- YOUR ASSIGNMENT
Should the entries contain pictures, leave them out and return exactly the lines from the first through the line holding "Tanjungpinang,Zonakepri-Gubernur Kepulauan Riau".

═════ PROVIDED DATA ═════

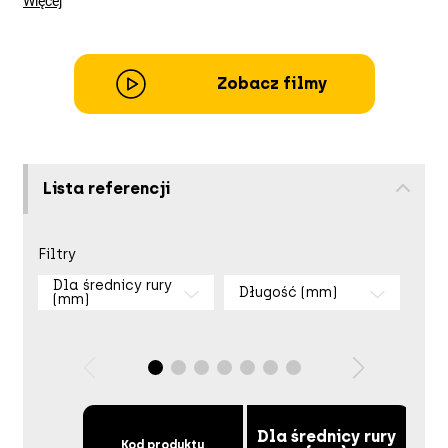
Więcej
Zobacz filmy
Lista referencji
Filtry
Dla średnicy rury
Długość (mm)
(mm)
Dla średnicy rury
Kod produktu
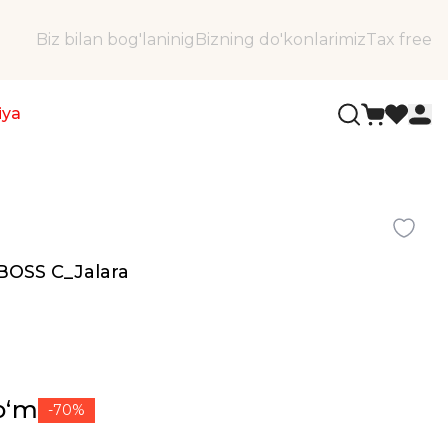
Biz bilan bog'laninig
Bizning do'konlarimiz
Tax free
iya
 BOSS C_Jalara
soʻm
-70%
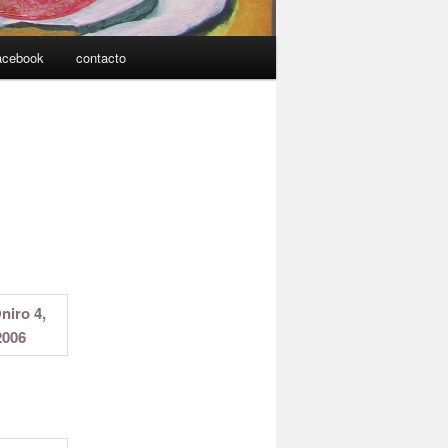
acebook
contacto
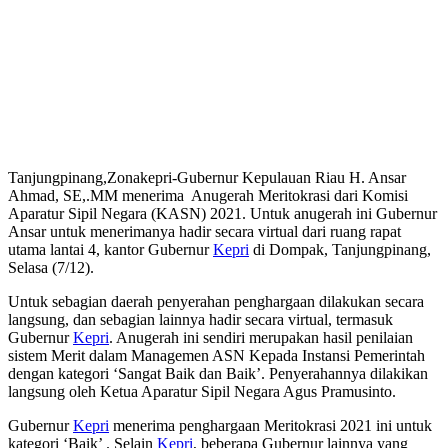
Tanjungpinang,Zonakepri-Gubernur Kepulauan Riau H. Ansar
Ahmad, SE,.MM menerima Anugerah Meritokrasi dari Komisi
Aparatur Sipil Negara (KASN) 2021. Untuk anugerah ini Gubernur
Ansar untuk menerimanya hadir secara virtual dari ruang rapat
utama lantai 4, kantor Gubernur
Kepri
di Dompak, Tanjungpinang,
Selasa (7/12).
Untuk sebagian daerah penyerahan penghargaan dilakukan secara
langsung, dan sebagian lainnya hadir secara virtual, termasuk
Gubernur
Kepri
. Anugerah ini sendiri merupakan hasil penilaian
sistem Merit dalam Managemen ASN Kepada Instansi Pemerintah
dengan kategori ‘Sangat Baik dan Baik’. Penyerahannya dilakikan
langsung oleh Ketua Aparatur Sipil Negara Agus Pramusinto.
Gubernur
Kepri
menerima penghargaan Meritokrasi 2021 ini untuk
kategori ‘Baik’ . Selain
Kepri
, beberapa Gubernur lainnya yang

═════

- TASK RESULT
Więcej
Zobacz filmy
Lista referencji
Filtry
Dla średnicy rury
Długość (mm)
(mm)
Dla średnicy rury
Kod produktu
Biz bilan bog'laninig
Bizning do'konlarimiz
Tax free
iya
 BOSS C_Jalara
soʻm
-70%
acebook
contacto
Tanjungpinang,Zonakepri-Gubernur Kepulauan Riau H. Ansar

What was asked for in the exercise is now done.